Data records:
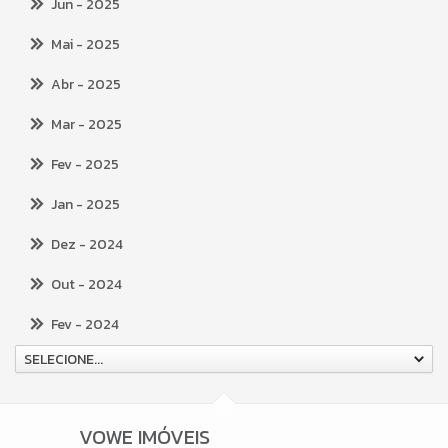
Jun
- 2025
Mai
- 2025
Abr
- 2025
Mar
- 2025
Fev
- 2025
Jan
- 2025
Dez
- 2024
Out
- 2024
Fev
- 2024
SELECIONE...
VOWE IMÓVEIS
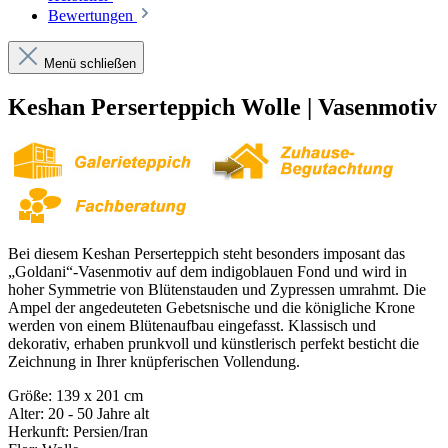
Bewertungen
Menü schließen
Keshan Perserteppich Wolle | Vasenmotiv
Bei diesem Keshan Perserteppich steht besonders imposant das
„Goldani“-Vasenmotiv auf dem indigoblauen Fond und wird in
hoher Symmetrie von Blütenstauden und Zypressen umrahmt. Die
Ampel der angedeuteten Gebetsnische und die königliche Krone
werden von einem Blütenaufbau eingefasst. Klassisch und
dekorativ, erhaben prunkvoll und künstlerisch perfekt besticht die
Zeichnung in Ihrer knüpferischen Vollendung.
Größe: 139 x 201 cm
Alter: 20 - 50 Jahre alt
Herkunft: Persien/Iran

- [WHAT THE TASK ASKS]: Please copy only the lines from the one with "Bei diesem Keshan" through the final line of the records above, both ends included.

- [OUTPUT OF THE TASK]:
Bei diesem Keshan Perserteppich steht besonders imposant das
„Goldani“-Vasenmotiv auf dem indigoblauen Fond und wird in
hoher Symmetrie von Blütenstauden und Zypressen umrahmt. Die
Ampel der angedeuteten Gebetsnische und die königliche Krone
werden von einem Blütenaufbau eingefasst. Klassisch und
dekorativ, erhaben prunkvoll und künstlerisch perfekt besticht die
Zeichnung in Ihrer knüpferischen Vollendung.
Größe: 139 x 201 cm
Alter: 20 - 50 Jahre alt
Herkunft: Persien/Iran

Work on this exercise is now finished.